In accord with other studies, the studied bacterial inoculum with high concentrations of CFU 10⁷ to 10⁸ CFU/mL yielded optimal disease control, B. velezensis, as well as showing that around 10⁶ to 10⁸ CFU/mL is often required for effective rhizobacterial biocontrol of A. solani in the tomato crop [26]. On the other hand, salicylic acid (SA) and P. yamanorum together further enhanced protection, indicating a synergistic activation of plant defenses. In fact, PGPR can prime jasmonic acid and ethylene signaling pathways, and SA application is known to induce systemic acquired resistance (SAR) as well as defense gene expression [27].

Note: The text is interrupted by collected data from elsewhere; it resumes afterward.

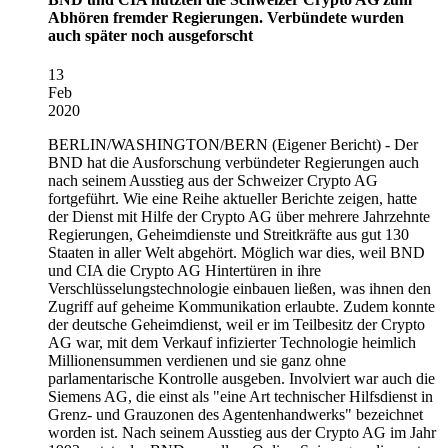
Abhören fremder Regierungen. Verbündete wurden
auch später noch ausgeforscht
13
Feb
2020
BERLIN/WASHINGTON/BERN
(Eigener Bericht) - Der
BND hat die Ausforschung verbündeter Regierungen auch
nach seinem Ausstieg aus der Schweizer Crypto AG
fortgeführt. Wie eine Reihe aktueller Berichte zeigen, hatte
der Dienst mit Hilfe der Crypto AG über mehrere Jahrzehnte
Regierungen, Geheimdienste und Streitkräfte aus gut 130
Staaten in aller Welt abgehört. Möglich war dies, weil BND
und CIA die Crypto AG Hintertüren in ihre
Verschlüsselungstechnologie einbauen ließen, was ihnen den
Zugriff auf geheime Kommunikation erlaubte. Zudem konnte
der deutsche Geheimdienst, weil er im Teilbesitz der Crypto
AG war, mit dem Verkauf infizierter Technologie heimlich
Millionensummen verdienen und sie ganz ohne
parlamentarische Kontrolle ausgeben. Involviert war auch die
Siemens AG, die einst als "eine Art technischer Hilfsdienst in
Grenz- und Grauzonen des Agentenhandwerks" bezeichnet
worden ist. Nach seinem Ausstieg aus der Crypto AG im Jahr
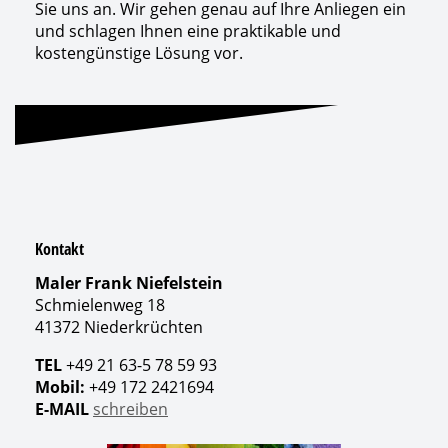
Sie uns an. Wir gehen genau auf Ihre Anliegen ein
und schlagen Ihnen eine praktikable und
kostengünstige Lösung vor.
Kontakt
Maler Frank Niefelstein
Schmielenweg 18
41372 Niederkrüchten
TEL
+49 21 63-5 78 59 93
Mobil:
+49 172 2421694
E-MAIL
schreiben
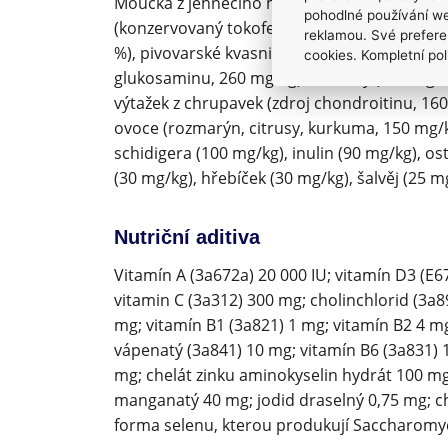
Moučka z jehněčího masa (30 %), bílkoviny z 
pohodlné používání we
(konzervovaný tokoferoly), cizrna, pohanka, 
reklamou. Své prefere
%), pivovarské kvasnice, řasy (0,5 %, Ascop
cookies. Kompletní pol
glukosaminu, 260 mg/kg), borůvky (230 mg/kg
výtažek z chrupavek (zdroj chondroitinu, 16
ovoce (rozmarýn, citrusy, kurkuma, 150 mg/k
schidigera (100 mg/kg), inulin (90 mg/kg), o
(30 mg/kg), hřebíček (30 mg/kg), šalvěj (25 m
Nutriční aditiva
Vitamín A (3a672a) 20 000 IU; vitamín D3 (E67
vitamin C (3a312) 300 mg; cholinchlorid (3a8
mg; vitamín B1 (3a821) 1 mg; vitamín B2 4 
vápenatý (3a841) 10 mg; vitamín B6 (3a831) 1
mg; chelát zinku aminokyselin hydrát 100 m
manganatý 40 mg; jodid draselný 0,75 mg; c
forma selenu, kterou produkují Saccharomyc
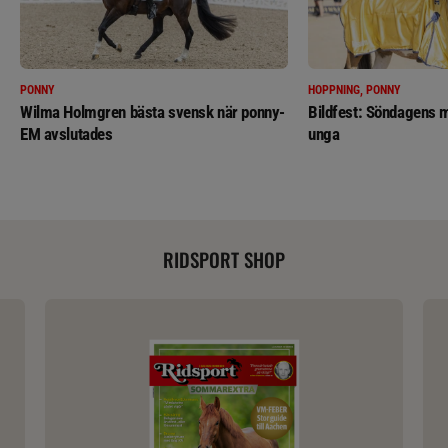
PONNY
HOPPNING, PONNY
Wilma Holmgren bästa svensk när ponny-
Bildfest: Söndagens m
EM avslutades
unga
RIDSPORT SHOP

The tomato plants responded to P. yamanorum with an increased defense mechanism, which was beneficial at the biochemical level. Compared to infected controls, treated plants exhibited significantly higher levels of antioxidant enzymes. These enhancements are hallmark signatures of induced systemic resistance (ISR) and stress mitigation. Similar patterns have been studied for other PGPR organisms, such as the Bacillus spp., which induce higher peroxidase, polyphenol oxidase, and superoxide dismutase activities in tomato, contributing to systemic resistance against early blight [28,29,30]. The increase in CAT, APX, and POX in our investigation demonstrates that P. yamanorum may contribute to the detoxification of reactive oxygen species (ROS) produced by A. alternata infection, thereby preserving cellular components and maintaining leaf health [31]. Our findings ascertain that P. yamanorum combined with salicylic acid (SA) reflects integrated strategies of microbial biocontrol with elicitor-induced systemic resistance. Regarding plant growth promotion, it was demonstrated that Pseudomonas putida and salicylic acid gave more significant results in terms of seedling vigor and enhanced agronomic parameters, dovetailed with the outcomes of our trials [32].

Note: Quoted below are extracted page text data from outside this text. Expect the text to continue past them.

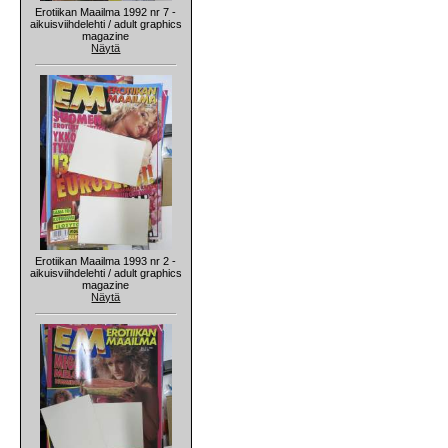
Erotiikan Maailma 1992 nr 7 -
aikuisviihdelehti / adult graphics
magazine
Näytä
Erotiikan Maailma 1993 nr 2 -
aikuisviihdelehti / adult graphics
magazine
Näytä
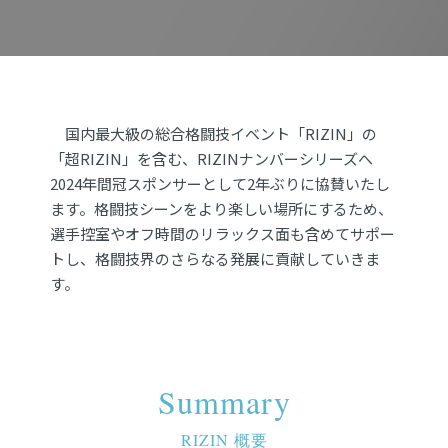
国内最大級の総合格闘技イベント「RIZIN」の
「超RIZIN」を含む、RIZINナンバーシリーズへ
2024年間冠スポンサーとして2年ぶりに協賛いたし
ます。格闘技シーンをより楽しい場所にするため、
選手控室やオフ時間のリラックス面も含めてサポー
トし、格闘技界のさらなる発展に貢献していきま
す。
Summary
RIZIN 概要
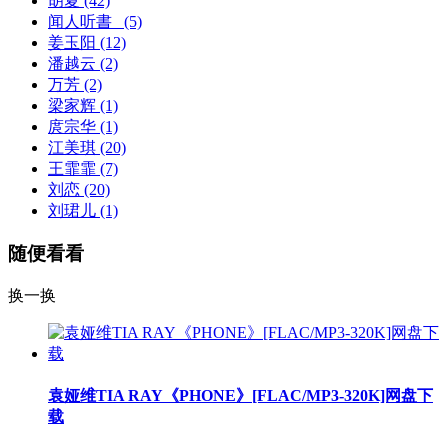
胡夏
(42)
闻人听書_
(5)
姜玉阳
(12)
潘越云
(2)
万芳
(2)
梁家辉
(1)
庹宗华
(1)
江美琪
(20)
王霏霏
(7)
刘恋
(20)
刘珺儿
(1)
随便看看
换一换
袁娅维TIA RAY《PHONE》[FLAC/MP3-320K]网盘下
载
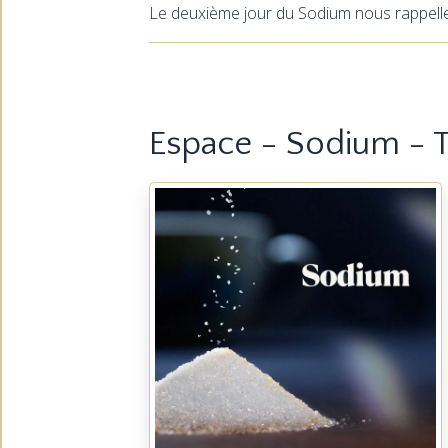
Le deuxième jour du Sodium nous rappelle qu
Espace - Sodium - 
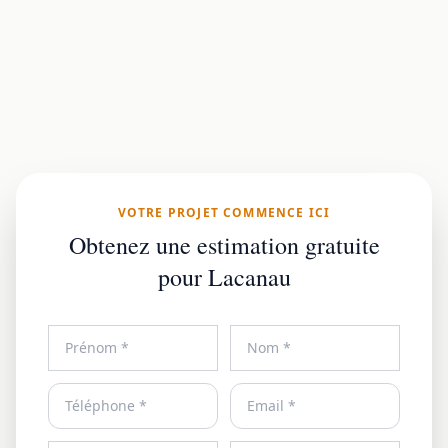
VOTRE PROJET COMMENCE ICI
Obtenez une estimation gratuite
pour Lacanau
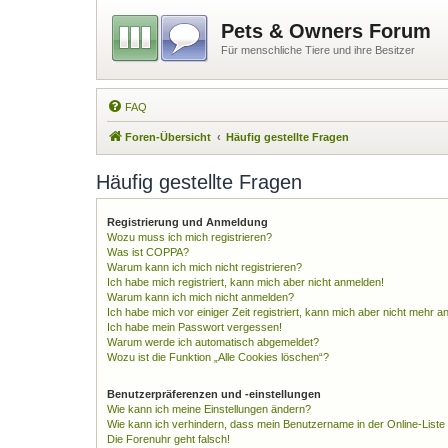
Pets & Owners Forum
Für menschliche Tiere und ihre Besitzer
FAQ
Foren-Übersicht
Häufig gestellte Fragen
Häufig gestellte Fragen
Registrierung und Anmeldung
Wozu muss ich mich registrieren?
Was ist COPPA?
Warum kann ich mich nicht registrieren?
Ich habe mich registriert, kann mich aber nicht anmelden!
Warum kann ich mich nicht anmelden?
Ich habe mich vor einiger Zeit registriert, kann mich aber nicht mehr 
Ich habe mein Passwort vergessen!
Warum werde ich automatisch abgemeldet?
Wozu ist die Funktion „Alle Cookies löschen“?
Benutzerpräferenzen und -einstellungen
Wie kann ich meine Einstellungen ändern?
Wie kann ich verhindern, dass mein Benutzername in der Online-Liste
Die Forenuhr geht falsch!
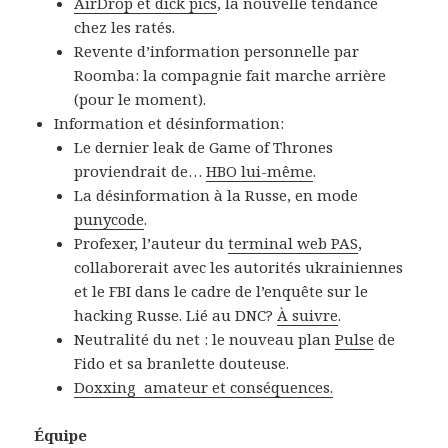
AirDrop et dick pics
, la nouvelle tendance
chez les ratés.
Revente d’information personnelle par
Roomba: la compagnie fait marche arrière
(pour le moment).
Information et désinformation:
Le dernier leak de Game of Thrones
proviendrait de…
HBO lui-même
.
La désinformation à la Russe, en mode
punycode
.
Profexer, l’auteur du
terminal web PAS
,
collaborerait avec les autorités ukrainiennes
et le FBI dans le cadre de l’enquête sur le
hacking Russe. Lié au DNC?
À suivre
.
Neutralité du net : le nouveau plan
Pulse
de
Fido et sa branlette douteuse.
Doxxing amateur et conséquences.
Équipe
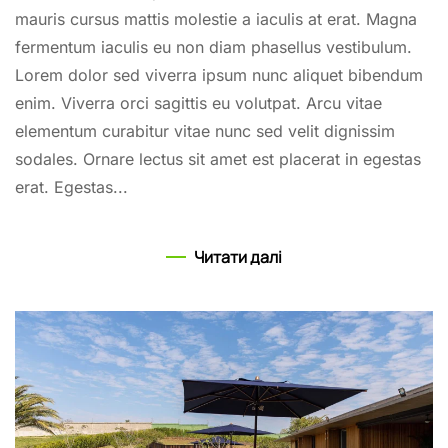
mauris cursus mattis molestie a iaculis at erat. Magna
fermentum iaculis eu non diam phasellus vestibulum.
Lorem dolor sed viverra ipsum nunc aliquet bibendum
enim. Viverra orci sagittis eu volutpat. Arcu vitae
elementum curabitur vitae nunc sed velit dignissim
sodales. Ornare lectus sit amet est placerat in egestas
erat. Egestas...
Читати далі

The results of this study are in congruence with preceding research on the application of biocontrol agents, such as Bacillus sp. and Pseudomonas sp., in controlling plant pathogens [20,33,34,35]. Investigating and selecting a novel local species (P. yamanorum) with potent capabilities is crucial in promoting plant growth and development whilst also competently suppressing disease-causing agents. Rather than frequently applying synthetic fungicides, which consequently lead to long-term environmental problems, public health issues, and pathogen resistance, P. yamanorum provides a paradigm shift towards sustainable disease control. This microbial treatment lowers early blight incidence and promotes plant growth, resulting in healthy postharvest fruits, whilst minimizing inputs like fungicides and chemical fertilizers, thus reducing post-harvest losses and enhancing the profitability of the tomato production enterprise [33,36].

4. Materials and Methods

4.1. Fungal Pathogen

The phytopathogen fungus, A. alternata, was isolated from tomato fruits showing symptoms of early blight disease and cultured on Potato Dextrose Agar (PDA) medium at 25 ± 2 °C. Macroscopic, microscopic, and molecular identification was performed to confirm the fungus species identity.

DNA extraction was performed using Quick-DNA Fungal/Bacterial MiniPrepTM Kit (Zymo Research Group, Tustin, CA, USA), following the manufacturer’s guide protocol. Polymerase chain reaction (PCR) was carried out to amplify the internal spacer region ITS using the universal primers ITS1 (5′-TCCGTAGGTGAACCTTGCGG-3’) and ITS4 (5’-TCC TCCGCTTATTGATATGC-3’). PCR cycling conditions were as follows: initial denaturation at 94 °C for 1 min, followed by 35 cycles of 94 °C for 30 s, 58 °C for 30 s, 72 °C for 1 min, and then a final extension at 72 °C for 10 min. All PCR products were separated by electrophoresis on a 1.5% agarose gel, stained with SYBR Safe DNA Gel Stain (Invitrogen, Carlsbad, CA, USA), and visualized under UV illumination. Three positive amplified PCR products were excised from the gel, then purified and sequenced by Sanger sequencing (Applied Biosystems, Bedford, MA, USA).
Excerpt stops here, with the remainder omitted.